Tres de las y los imputados son activos militantes de la CTAA Punilla: Marco Dangelo, Matías Pérez y Gabriela Taborda.
El secretario de DDHH del Consejo Directivo Provincial, César Theaux, se solidarizó con las víctimas de un proceso penal viciado, que expresa la judicialización de dirigentes sociales con que el Poder Judicial, ariete del poder político y económico en Córdoba, pretende amedrentar a las organizaciones que llevan adelante la lucha popular en los territorios.
Como describiera oportunamente el compañero Juan Yacobs, secretario General de la CTAA Punilla, la protesta ambiental -una de las formas contemporáneas más extendidas de participación ciudadana— es investigada “con un rigor que no siempre reciben los actos de poder que la originan”.
En tal sentido, el dirigente remarcó que “el expediente contra los defensores ambientales no es sólo un proceso penal. Es un síntoma, un espejo de una democracia herida donde la frontera entre protesta y delito se vuelve un dilema central. Mientras la desconfianza institucional persista, el conflicto entre participación ciudadana y respuesta punitiva seguirá marcando uno de los debates más sensibles de la vida democrática argentina”.
No es casual que el caso se inscriba en el conflicto por la Autovía, un proyecto cuestionado por su impacto ambiental, la ausencia de participación ciudadana y la opacidad en la toma de decisiones. Tampoco es casual que los señalamientos ocurran en espacios cotidianos, en plena luz del día, en el mismo territorio donde las comunidades sienten que sus reclamos no son escuchados.
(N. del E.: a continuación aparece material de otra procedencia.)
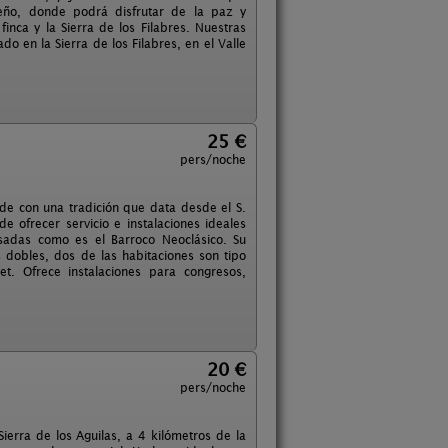
ueño, donde podrá disfrutar de la paz y
inca y la Sierra de los Filabres. Nuestras
o en la Sierra de los Filabres, en el Valle
25 €
pers/noche
nde con una tradición que data desde el S.
e ofrecer servicio e instalaciones ideales
sadas como es el Barroco Neoclásico. Su
 dobles, dos de las habitaciones son tipo
t. Ofrece instalaciones para congresos,
20 €
pers/noche
ierra de los Aguilas, a 4 kilómetros de la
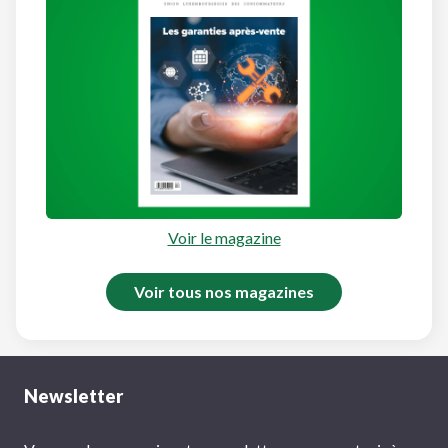
Voir le magazine
Voir tous nos magazines
Newsletter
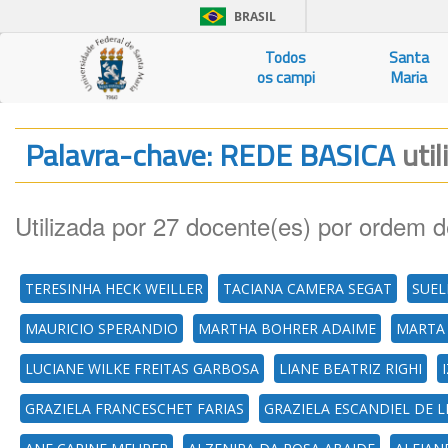
BRASIL
Todos
Santa
os campi
Maria
Palavra-chave: REDE BASICA
uti
Utilizada por 27 docente(es) por ordem d
TERESINHA HECK WEILLER
TACIANA CAMERA SEGAT
SUEL
MAURICIO SPERANDIO
MARTHA BOHRER ADAIME
MARTA
LUCIANE WILKE FREITAS GARBOSA
LIANE BEATRIZ RIGHI
GRAZIELA FRANCESCHET FARIAS
GRAZIELA ESCANDIEL DE L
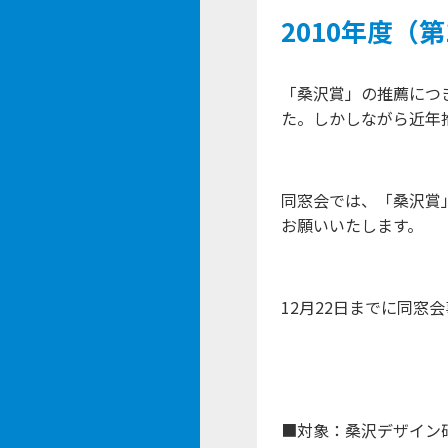
2010年度（
「桑沢賞」の推薦につ
た。しかしながら近年
同窓会では、「桑沢賞
お願いいたします。
12月22日までに同
■対象：桑沢デザイン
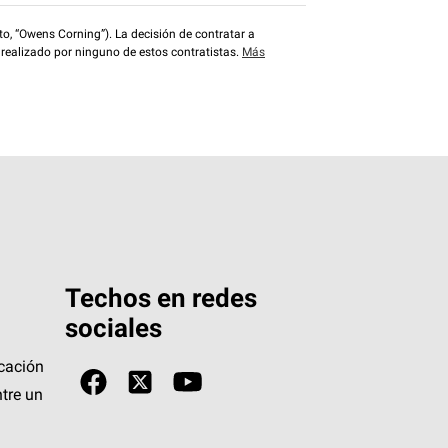
o, “Owens Corning”). La decisión de contratar a
 realizado por ninguno de estos contratistas.
Más
Techos en redes
sociales
icación
tre un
La avanzada judicial en la criminalización y judicialización de la protesta por parte del Gobierno de Llaryora, en sintonía con el de Javier Milei, pretende disciplinar cualquier reclamo colectivo mediante condenas ejemplificadoras para mantener invicto el modelo del agronegocio que gobierna la provincia desde hace más de un cuarto de siglo.